The Oriental poppy (scientific name Papaver orientale) is an exuberant perennial flower that can brighten up any garden. Cultivars vary in size from a little more than a foot to four feet tall and the open, crinkled blossoms can measure six inches in diameter. The flowers, which range in color from purest white to crimson and maroon, are lovely in arrangements. You can grow oriental poppies from seeds or buy them as seedlings.
Wait to plant your poppies until after there's no danger of frost. To find out when the last average frost date is in your area, call your county extension service.
Find a suitable spot that gets plenty of sun, at least eight hours a day, for your poppies.
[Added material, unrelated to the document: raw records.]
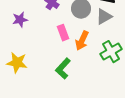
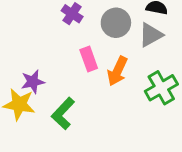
purple star: (20, 20) -> (33, 82), moved
green L-shape: (63, 69) -> (63, 113), moved

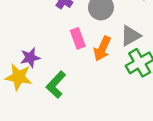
gray triangle: (151, 35) -> (131, 36), moved

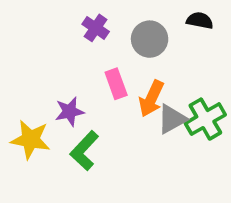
gray triangle: (131, 36) -> (172, 119), moved
purple star: (30, 58) -> (70, 112), moved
If you're planting seeds, dig the bed up to about six inches deep. If you're planting poppy plants, dig deeper, at least 12 inches, because the plants have long, trailing roots.
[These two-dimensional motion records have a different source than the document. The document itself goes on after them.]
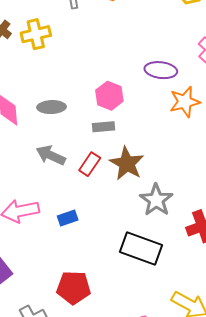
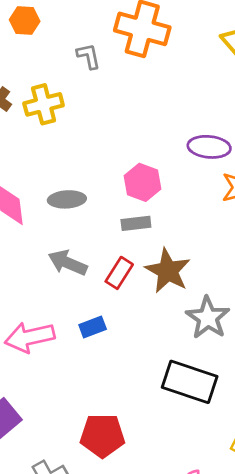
blue rectangle: (68, 218) -> (93, 327), moved

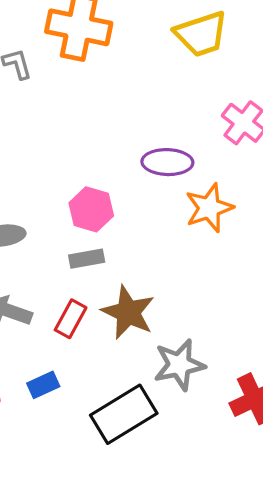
gray star: (208, 318) -> (179, 365), turned 30
black rectangle: (190, 382) -> (124, 414), moved, turned -46

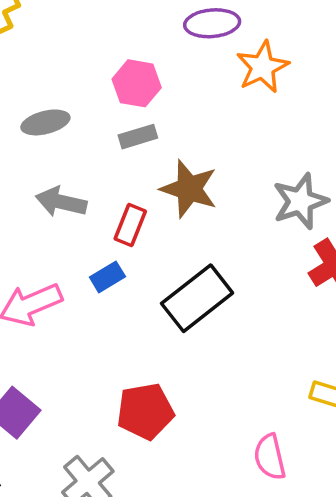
red rectangle: (71, 319) -> (130, 225), moved
gray star: (179, 365) -> (300, 201), moved

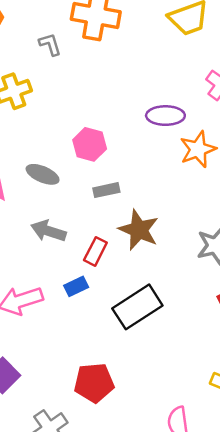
pink hexagon: (137, 83) -> (90, 144), moved
gray ellipse: (45, 122) -> (43, 174), turned 32

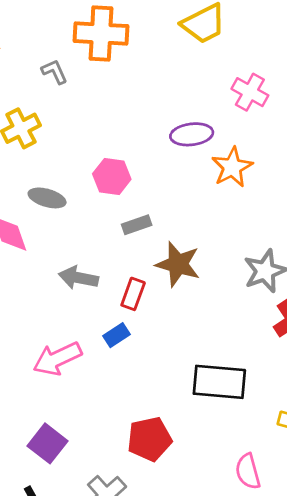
gray ellipse: (43, 174) -> (47, 198), moved
black rectangle: (137, 307) -> (219, 382), moved, turned 45

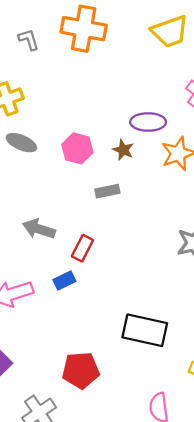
gray L-shape: (54, 72) -> (29, 40), moved
gray ellipse: (47, 198) -> (21, 143), moved
gray rectangle: (137, 225) -> (107, 191), moved
brown star: (178, 264) -> (123, 150), moved, size x0.6

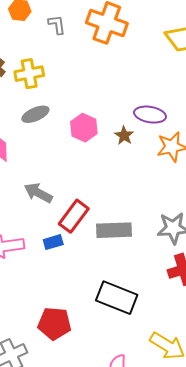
gray ellipse: (21, 143) -> (35, 114), turned -56
gray rectangle: (107, 191) -> (114, 230), moved, size x1.6
red rectangle: (82, 248) -> (74, 216), size x1.4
If the soil is very heavy and doesn't drain well, mix in compost until it's loose. Poppies have to have good drainage to thrive. Add slow-release fertilizer per the directions on the packaging and combine it all together well.
If you're planting seeds, simply scatter them over the soil and cover them with a very thin layer of dirt. Water the seeds lightly. They should germinate within 10 to 20 days.
If you're planting poppy plants, put the plants down into the bed so that their roots are as straight as you can manage. Fill the holes around the plants with dirt till the crown of each plant (the part where the stems branch off the roots) is covered with at least three inches of soil.
Water the plants lightly---don't soak them. As they grow, continue to water them lightly but not till they're soggy.